Muitos realizadores e realizadoras independentes filmavam em vídeo e, para que o filme fosse mais exibido, se houvesse dinheiro, o ideal era fazer uma cópia em 35mm. Filmar e finalizar em 35mm era caro demais. Em 2007, quando começamos a filmar Morada, já havia câmeras disponíveis para a produção audiovisual em Belo Horizonte que gravavam em fullHD (1.080 linhas), entretanto, não tínhamos dinheiro para tal. Conseguimos gravá-lo em miniDV com a qualidade de 720 X 480 linhas, que era uma boa qualidade de imagem para a época, e depois queríamos que o corte final fosse passado para o suporte em película 35 mm via um processo que chamávamos blow-up ou transfer. Era um processo com nome difícil, mas era um sistema muito analógico, na verdade. Uma câmera 35mm filmava com uma lente de detalhe, uma tela de vídeo muito pequena em uma caixa totalmente vedada. Esse sistema de transferência do corte final para película era extremamente caro, custava mais ou menos 30% do valor do orçamento e, ainda assim, era muito mais barato do que filmar o curta-metragem todo em 35 mm. Cada lata de negativo era caríssima assim como era muito caro alugar uma câmera que viria de outro estado, revelar os negativos, montar em película e finalizar. A maioria dos grandes festivais de cinema nacionais e internacionais quase não aceitavam obras não finalizadas em 35mm. E quando aceitava obras finalizadas em vídeo, eram filmes que a narrativa era experimental. Eu acreditava que Morada, um documentário narrativo e dramático precisava ter uma cópia 35mm para circular. Meu desejo era que o filme que eu faria, finalmente com financiamento público, tivesse a oportunidade de passar em vários lugares e naquela altura. Para isso, calculei no orçamento enviado para o edital da prefeitura que cada minuto de um transfer feito de vídeo para 35mm custaria em torno de R$ 1.500,00. Um total de R$ 22.500,00. O valor aprovado para fazer o filme foi de R$ 68.985,00, ou seja, um terço do valor do filme iria para a cópia em película. Sem contar todo o processo laboratorial que teríamos que fazer com o som para uma cópia em 35mm.


Valor aprovado do projeto “Morada” no documento da Fundação Municipal de Cultura de Belo Horizonte.

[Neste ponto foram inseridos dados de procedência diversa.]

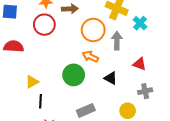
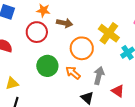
gray arrow: (117, 41) -> (99, 76), moved
green circle: (74, 75) -> (47, 66), moved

Entretanto, Morada não era nem nunca foi um curta-metragem quando eu o imaginava. Fiquei bloqueada pela possibilidade de poder levar a história de minha avó para mais pessoas. O filme falava de espera, de memórias, do tempo da permanência. Sua duração não era de 15 minutos. Resolvemos respeitar o tempo do filme. Pedi para o Armando fazer um corte que seguiria a mesma estrutura de cenas que havia sido acordada, mas aumentando a duração dos planos e dos depoimentos até o quanto fosse necessário para que a conexão com história de minha avó existisse. Passadas algumas semanas, voltei a encontrar-me com o montador para ver o corte. Tudo fazia sentido ali, era um filme que respeitava os tempos de minha avó e de sua concepção, só que agora durava 45 minutos. Não importava, era o filme que eu havia imaginado. A concepção da linguagem cinematográfica se sentia, o que antes não era possível. Estabelecemos, o diretor de fotografia Matheus da Rocha Pereira e eu, que dentro da casa da minha avó as imagens seriam feitas com câmera na mão; uma ideia de insegurança e instabilidade dentro daquele ambiente. Entretanto, as imagens das obras da avenida seriam feitas com a câmera em um tripé; a ameaça da desapropriação aproximando-se de forma estabelecida. Houve também algumas filmagens em película 16mm, um rolo de dez minutos cortado para caber em algumas pequenas bitolas de uma câmera bolex (câmera caseira que funciona a corda). Filmamos algumas tomadas de vovó e da avenida. A ideia que tínhamos para a captação do som, trabalhada com o técnico Osvaldo Ferreira Gomes e posteriormente com o editor Gustavo Fioravante, era que sempre houvesse o ruído do trânsito invadindo as entrevistas, a casa de minha avó e sua vida. Com os 45 minutos, havia ali um filme. 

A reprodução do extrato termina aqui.